- Data for this exercise -
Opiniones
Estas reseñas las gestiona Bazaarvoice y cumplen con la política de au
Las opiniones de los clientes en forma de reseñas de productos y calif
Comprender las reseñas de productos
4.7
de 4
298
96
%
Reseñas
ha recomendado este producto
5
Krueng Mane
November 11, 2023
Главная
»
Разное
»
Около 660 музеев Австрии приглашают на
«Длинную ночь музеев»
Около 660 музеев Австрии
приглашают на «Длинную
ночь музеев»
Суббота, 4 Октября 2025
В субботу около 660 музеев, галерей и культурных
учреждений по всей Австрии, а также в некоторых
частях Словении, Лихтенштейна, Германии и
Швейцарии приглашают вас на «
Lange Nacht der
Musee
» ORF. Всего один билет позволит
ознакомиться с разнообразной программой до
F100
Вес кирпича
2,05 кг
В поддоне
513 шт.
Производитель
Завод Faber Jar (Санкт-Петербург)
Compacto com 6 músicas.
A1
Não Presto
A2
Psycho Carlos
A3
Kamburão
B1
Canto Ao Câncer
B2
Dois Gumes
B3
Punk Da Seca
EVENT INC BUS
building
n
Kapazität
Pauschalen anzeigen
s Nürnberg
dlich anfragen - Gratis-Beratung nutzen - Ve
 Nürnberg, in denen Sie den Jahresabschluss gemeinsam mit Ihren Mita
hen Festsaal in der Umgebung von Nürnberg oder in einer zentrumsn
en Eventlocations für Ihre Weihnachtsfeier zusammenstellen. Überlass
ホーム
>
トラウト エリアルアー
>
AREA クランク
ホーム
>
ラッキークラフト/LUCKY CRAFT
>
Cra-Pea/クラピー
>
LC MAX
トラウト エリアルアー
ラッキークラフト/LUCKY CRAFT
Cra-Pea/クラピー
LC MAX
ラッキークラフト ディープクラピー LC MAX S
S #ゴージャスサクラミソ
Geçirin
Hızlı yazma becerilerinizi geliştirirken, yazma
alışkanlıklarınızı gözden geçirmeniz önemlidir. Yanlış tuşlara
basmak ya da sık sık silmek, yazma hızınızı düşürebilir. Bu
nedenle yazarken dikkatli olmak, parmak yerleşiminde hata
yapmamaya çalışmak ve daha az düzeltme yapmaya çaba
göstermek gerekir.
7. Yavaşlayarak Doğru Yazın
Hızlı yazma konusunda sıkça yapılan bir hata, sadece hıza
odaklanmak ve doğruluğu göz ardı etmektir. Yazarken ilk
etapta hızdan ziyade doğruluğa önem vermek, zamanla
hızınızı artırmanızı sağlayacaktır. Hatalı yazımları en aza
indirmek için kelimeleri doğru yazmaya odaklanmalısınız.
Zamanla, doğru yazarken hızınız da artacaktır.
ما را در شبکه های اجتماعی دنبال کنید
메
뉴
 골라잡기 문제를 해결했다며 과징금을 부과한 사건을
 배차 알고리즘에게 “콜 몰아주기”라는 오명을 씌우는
==
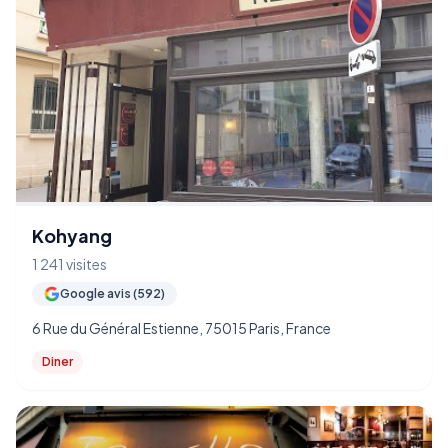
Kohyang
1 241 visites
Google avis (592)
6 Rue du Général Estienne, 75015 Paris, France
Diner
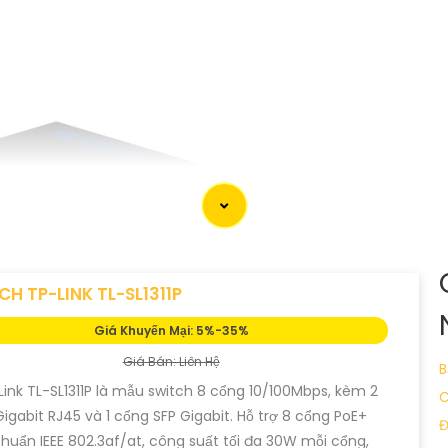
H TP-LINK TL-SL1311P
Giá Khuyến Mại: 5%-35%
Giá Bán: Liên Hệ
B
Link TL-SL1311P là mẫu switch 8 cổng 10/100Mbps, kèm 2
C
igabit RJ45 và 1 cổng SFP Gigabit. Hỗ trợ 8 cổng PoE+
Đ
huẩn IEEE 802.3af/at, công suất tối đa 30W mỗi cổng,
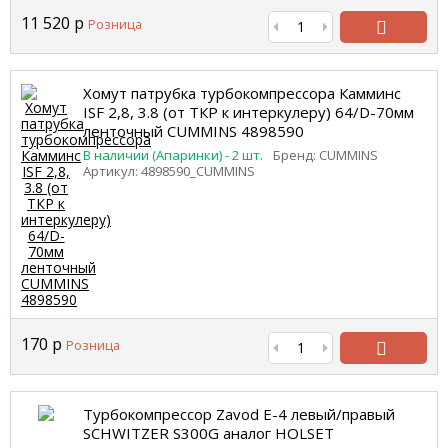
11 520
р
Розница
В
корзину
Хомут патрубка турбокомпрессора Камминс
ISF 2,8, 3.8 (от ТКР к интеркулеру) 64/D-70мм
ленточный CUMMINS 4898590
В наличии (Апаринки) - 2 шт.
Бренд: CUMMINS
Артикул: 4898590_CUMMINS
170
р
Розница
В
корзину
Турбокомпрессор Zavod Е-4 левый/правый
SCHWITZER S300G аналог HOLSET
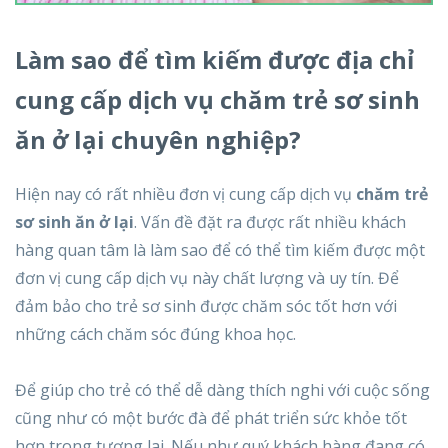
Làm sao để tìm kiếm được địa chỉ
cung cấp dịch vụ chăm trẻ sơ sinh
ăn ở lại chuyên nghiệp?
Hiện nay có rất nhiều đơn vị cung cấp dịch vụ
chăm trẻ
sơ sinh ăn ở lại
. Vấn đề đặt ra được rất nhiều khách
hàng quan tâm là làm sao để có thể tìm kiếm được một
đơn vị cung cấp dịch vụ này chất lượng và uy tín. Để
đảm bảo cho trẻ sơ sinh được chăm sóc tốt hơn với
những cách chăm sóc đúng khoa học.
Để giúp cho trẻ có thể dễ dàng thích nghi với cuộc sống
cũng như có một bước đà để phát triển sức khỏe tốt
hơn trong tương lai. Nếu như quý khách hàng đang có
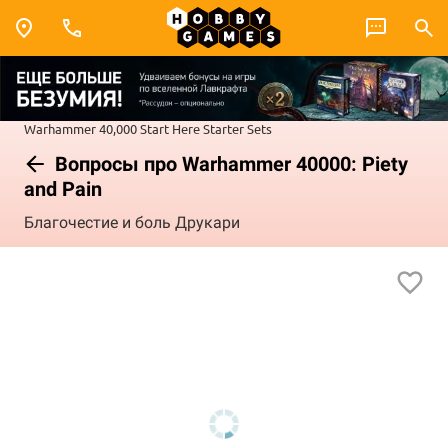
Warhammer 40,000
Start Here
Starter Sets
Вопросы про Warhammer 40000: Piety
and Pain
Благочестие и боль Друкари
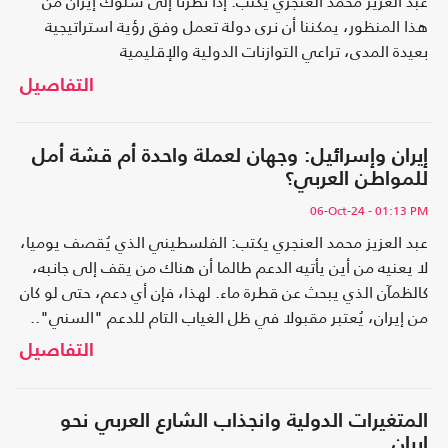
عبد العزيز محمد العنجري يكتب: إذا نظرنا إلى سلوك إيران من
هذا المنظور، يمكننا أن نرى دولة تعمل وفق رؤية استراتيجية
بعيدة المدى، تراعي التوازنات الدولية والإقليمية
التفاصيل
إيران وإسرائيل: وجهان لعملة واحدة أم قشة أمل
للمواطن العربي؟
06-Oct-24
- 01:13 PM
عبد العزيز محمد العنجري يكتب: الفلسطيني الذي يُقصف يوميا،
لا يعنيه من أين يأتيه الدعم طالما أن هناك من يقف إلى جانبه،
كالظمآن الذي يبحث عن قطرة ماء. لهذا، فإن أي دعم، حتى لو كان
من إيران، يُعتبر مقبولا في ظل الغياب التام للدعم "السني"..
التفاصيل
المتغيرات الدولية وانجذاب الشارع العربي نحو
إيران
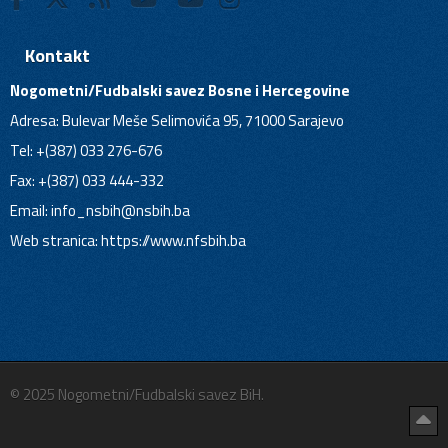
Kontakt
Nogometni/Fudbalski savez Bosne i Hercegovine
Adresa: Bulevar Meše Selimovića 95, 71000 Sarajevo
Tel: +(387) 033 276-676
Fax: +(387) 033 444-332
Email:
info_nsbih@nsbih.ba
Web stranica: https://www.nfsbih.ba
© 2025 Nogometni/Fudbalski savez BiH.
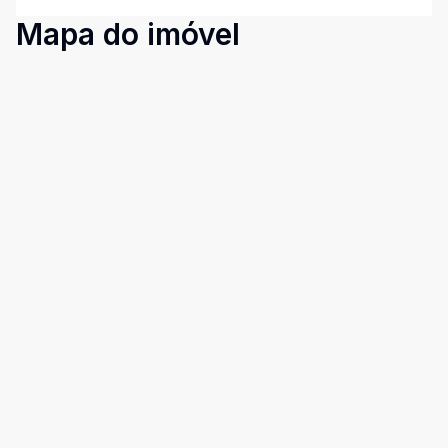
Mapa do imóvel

- Instructions for the task -
Output exactly the lines above, beginning at the one with "إيران وإسرائيل: وجهان لعملة واحدة أم قشة أمل" and stopping after the one with "Mapa do imóvel". Pictures are to be omitted.

- Output for this task -
إيران وإسرائيل: وجهان لعملة واحدة أم قشة أمل
للمواطن العربي؟
06-Oct-24
- 01:13 PM
عبد العزيز محمد العنجري يكتب: الفلسطيني الذي يُقصف يوميا،
لا يعنيه من أين يأتيه الدعم طالما أن هناك من يقف إلى جانبه،
كالظمآن الذي يبحث عن قطرة ماء. لهذا، فإن أي دعم، حتى لو كان
من إيران، يُعتبر مقبولا في ظل الغياب التام للدعم "السني"..
التفاصيل
المتغيرات الدولية وانجذاب الشارع العربي نحو
إيران
Kontakt
Nogometni/Fudbalski savez Bosne i Hercegovine
Adresa: Bulevar Meše Selimovića 95, 71000 Sarajevo
Tel: +(387) 033 276-676
Fax: +(387) 033 444-332
Email:
info_nsbih@nsbih.ba
Web stranica: https://www.nfsbih.ba
© 2025 Nogometni/Fudbalski savez BiH.
Mapa do imóvel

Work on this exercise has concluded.